There has never been a greater need than today for more environmentally aware architects, and it is refreshing when architects voluntarily come up with solutions to environmental issues. The Noah Oasis designed by Ma Yidong, Zhu Zhonghui, Qin Zhengyu, Jiang Zhe of China, is one such project – an Honorable mention in the eVolo Skyscraper Competition, 2015.

Human beings have forgotten that they are not the only ones inhabiting this planet; they share it with millions of other species. The number of offshore oil rigs in the world as of 2014 number 1219. The image below shows the status of Oil spills from 1901 to the present day.
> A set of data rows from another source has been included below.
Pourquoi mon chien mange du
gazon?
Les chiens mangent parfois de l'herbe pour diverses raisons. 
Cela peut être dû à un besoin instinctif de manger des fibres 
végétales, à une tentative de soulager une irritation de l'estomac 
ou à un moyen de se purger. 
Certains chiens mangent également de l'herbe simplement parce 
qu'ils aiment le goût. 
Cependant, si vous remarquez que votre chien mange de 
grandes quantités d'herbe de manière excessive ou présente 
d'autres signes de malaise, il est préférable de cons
This is a real problem that we need to face, instead of simply exploiting everything that Earth has to offer, and endangering other life forms.

Courtesy of Ma Yidong, Zhu Zhonghui, Qin Zhengyu, Jiang Zhe

The concept behind the design is inspired from the workings of a tree. The designers’ use of the prowess of nature to tackle a problem jeopardizing nature is biomimicry at its best. Imagine that an oil rig has roots, like a sapling would have – in case of an oil spill, these roots, that are actually tunnels, would become active and immediately spread out to the waters to absorb the oil spill.
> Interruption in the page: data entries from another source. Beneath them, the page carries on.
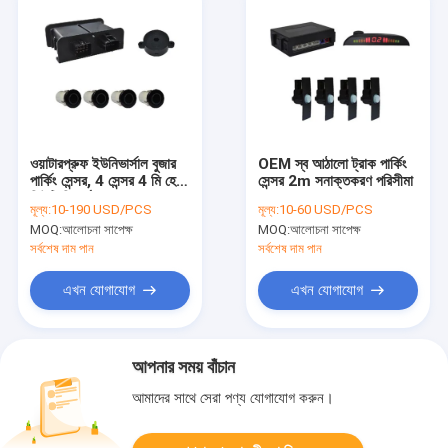
ওয়াটারপ্রুফ ইউনিভার্সাল বুজার
OEM স্ব আঠালো ট্রাক পার্কিং
পার্কিং সেন্সর, 4 সেন্সর 4 মি হেভি
সেন্সর 2m সনাক্তকরণ পরিসীমা
ডিউটি ​​রিভার্স সেন্সর
মূল্য:
10-190 USD/PCS
মূল্য:
10-60 USD/PCS
MOQ:
আলোচনা সাপেক্ষ
MOQ:
আলোচনা সাপেক্ষ
সর্বশেষ দাম পান
সর্বশেষ দাম পান
এখন যোগাযোগ
এখন যোগাযোগ
আপনার সময় বাঁচান
আমাদের সাথে সেরা পণ্য যোগাযোগ করুন।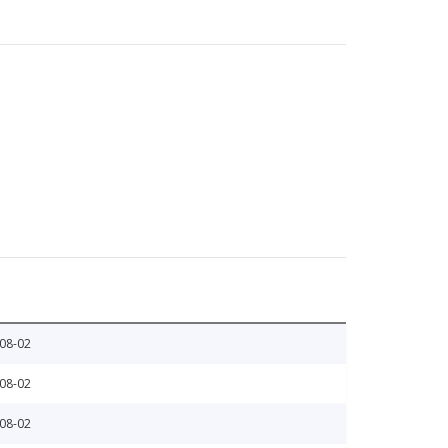
08-02
08-02
08-02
This oil would thereafter be converted into a fertilizer for the growth of coral reefs along the roots. It would also be used to create plastic which would be 3D printed to create a twig like pipe structure above the water, forming a tree. Within this twig like pipe structure would be built residential towers to house people affected by oil spills and tourists. The pipes would grow and entwine together and use the fertilizer for growing vines along themselves, which will attract migratory birds. The structure will also have a research center and a recreational center to enjoy the marine habitat.

Courtesy of Ma Yidong, Zhu Zhonghui, Qin Zhengyu, Jiang Zhe

Courtesy of Ma Yidong, Zhu Zhonghui, Qin Zhengyu, Jiang Zhe

Not only this, the Noah Oasis gets its name from its long term strategy. In the words of the designers, “when the sea level rises to a disastrous degree, the twig like structure would continue to remain above the sea level; then the oil rig will become the Noah Oasis.” Though it is a concept, and may or may not be executable in its entirety, it seeks to solve the problems of marine habitats, as well as human habitat.

By: Sahiba Gulati

One Response

  1. November 16, 2015 – adifferentperspective

    […] At the start of this year, the number of off shore oil rigs in the US was 1,366 and every year, more and more are being abandoned. Four Chinese architects thought of a way to transform them into habitats for aquatic ecosystems: […]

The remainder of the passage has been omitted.